Go through the listing below and say how many lines include "Skakel". Give the number by itself.
[GIVEN RECORDS — start]
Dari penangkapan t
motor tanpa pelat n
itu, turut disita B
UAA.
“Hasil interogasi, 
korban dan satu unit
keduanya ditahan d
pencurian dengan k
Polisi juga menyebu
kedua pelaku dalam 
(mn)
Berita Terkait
[GIVEN RECORDS — finish]
[GIVEN RECORDS — start]
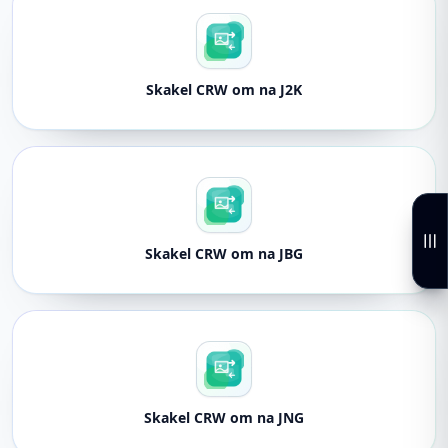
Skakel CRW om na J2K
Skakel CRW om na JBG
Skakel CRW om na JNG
[GIVEN RECORDS — finish]
TASK OUTPUT - 3